● **Work instructions**: Because the copy must hold no pictures, return the data below with all of its words intact.

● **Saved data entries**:
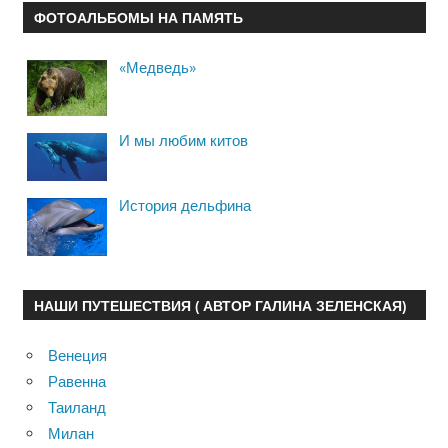
ФОТОАЛЬБОМЫ НА ПАМЯТЬ
«Медведь»
И мы любим китов
История дельфина
НАШИ ПУТЕШЕСТВИЯ ( АВТОР ГАЛИНА ЗЕЛЕНСКАЯ)
Венеция
Равенна
Таиланд
Милан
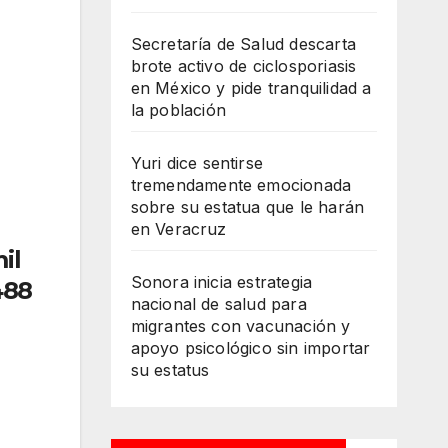
Secretaría de Salud descarta
brote activo de ciclosporiasis
en México y pide tranquilidad a
la población
Yuri dice sentirse
tremendamente emocionada
sobre su estatua que le harán
en Veracruz
il
Sonora inicia estrategia
488
nacional de salud para
migrantes con vacunación y
apoyo psicológico sin importar
su estatus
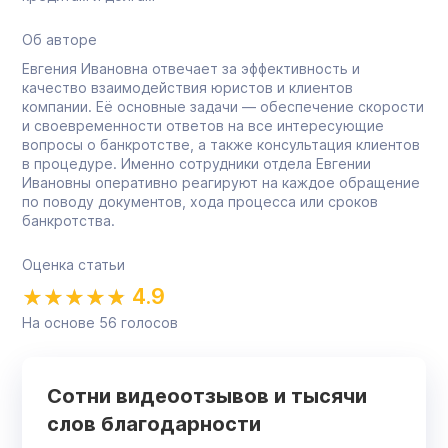
Об авторе
Евгения Ивановна отвечает за эффективность и
качество взаимодействия юристов и клиентов
компании. Её основные задачи — обеспечение скорости
и своевременности ответов на все интересующие
вопросы о банкротстве, а также консультация клиентов
в процедуре. Именно сотрудники отдела Евгении
Ивановны оперативно реагируют на каждое обращение
по поводу документов, хода процесса или сроков
банкротства.
Оценка статьи
4.9
На основе
56
голосов
Сотни видеоотзывов и тысячи
слов благодарности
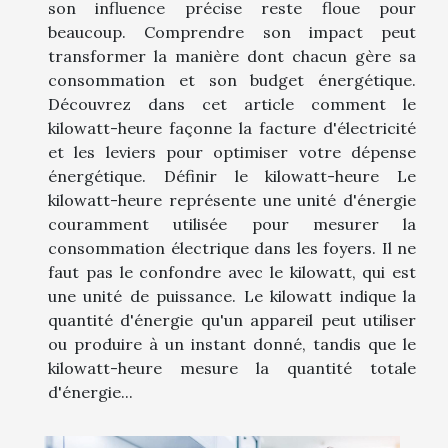
son influence précise reste floue pour
beaucoup. Comprendre son impact peut
transformer la manière dont chacun gère sa
consommation et son budget énergétique.
Découvrez dans cet article comment le
kilowatt-heure façonne la facture d'électricité
et les leviers pour optimiser votre dépense
énergétique. Définir le kilowatt-heure Le
kilowatt-heure représente une unité d'énergie
couramment utilisée pour mesurer la
consommation électrique dans les foyers. Il ne
faut pas le confondre avec le kilowatt, qui est
une unité de puissance. Le kilowatt indique la
quantité d'énergie qu'un appareil peut utiliser
ou produire à un instant donné, tandis que le
kilowatt-heure mesure la quantité totale
d'énergie...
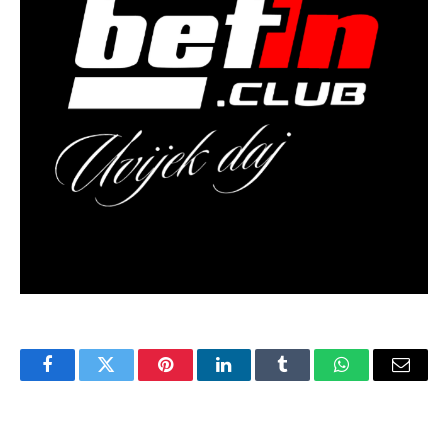
Facebook
Twitter
Pinterest
LinkedIn
Tumblr
WhatsApp
Email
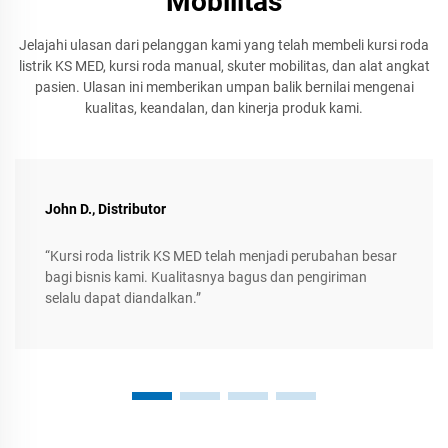
Mobilitas
Jelajahi ulasan dari pelanggan kami yang telah membeli kursi roda
listrik KS MED, kursi roda manual, skuter mobilitas, dan alat angkat
pasien. Ulasan ini memberikan umpan balik bernilai mengenai
kualitas, keandalan, dan kinerja produk kami.
John D., Distributor
“Kursi roda listrik KS MED telah menjadi perubahan besar
bagi bisnis kami. Kualitasnya bagus dan pengiriman
selalu dapat diandalkan.”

● **Task output**:
ФОТОАЛЬБОМЫ НА ПАМЯТЬ
«Медведь»
И мы любим китов
История дельфина
НАШИ ПУТЕШЕСТВИЯ ( АВТОР ГАЛИНА ЗЕЛЕНСКАЯ)
Венеция
Равенна
Таиланд
Милан
Secretaría de Salud descarta
brote activo de ciclosporiasis
en México y pide tranquilidad a
la población
Yuri dice sentirse
tremendamente emocionada
sobre su estatua que le harán
en Veracruz
il
Sonora inicia estrategia
488
nacional de salud para
migrantes con vacunación y
apoyo psicológico sin importar
su estatus
Об авторе
Евгения Ивановна отвечает за эффективность и
качество взаимодействия юристов и клиентов
компании. Её основные задачи — обеспечение скорости
и своевременности ответов на все интересующие
вопросы о банкротстве, а также консультация клиентов
в процедуре. Именно сотрудники отдела Евгении
Ивановны оперативно реагируют на каждое обращение
по поводу документов, хода процесса или сроков
банкротства.
Оценка статьи
4.9
На основе
56
голосов
Сотни видеоотзывов и тысячи
слов благодарности
son influence précise reste floue pour
beaucoup. Comprendre son impact peut
transformer la manière dont chacun gère sa
consommation et son budget énergétique.
Découvrez dans cet article comment le
kilowatt-heure façonne la facture d'électricité
et les leviers pour optimiser votre dépense
énergétique. Définir le kilowatt-heure Le
kilowatt-heure représente une unité d'énergie
couramment utilisée pour mesurer la
consommation électrique dans les foyers. Il ne
faut pas le confondre avec le kilowatt, qui est
une unité de puissance. Le kilowatt indique la
quantité d'énergie qu'un appareil peut utiliser
ou produire à un instant donné, tandis que le
kilowatt-heure mesure la quantité totale
d'énergie...
Facebook
Twitter
Pinterest
LinkedIn
Tumblr
WhatsApp
Email
Mobilitas
Jelajahi ulasan dari pelanggan kami yang telah membeli kursi roda
listrik KS MED, kursi roda manual, skuter mobilitas, dan alat angkat
pasien. Ulasan ini memberikan umpan balik bernilai mengenai
kualitas, keandalan, dan kinerja produk kami.
John D., Distributor
“Kursi roda listrik KS MED telah menjadi perubahan besar
bagi bisnis kami. Kualitasnya bagus dan pengiriman
selalu dapat diandalkan.”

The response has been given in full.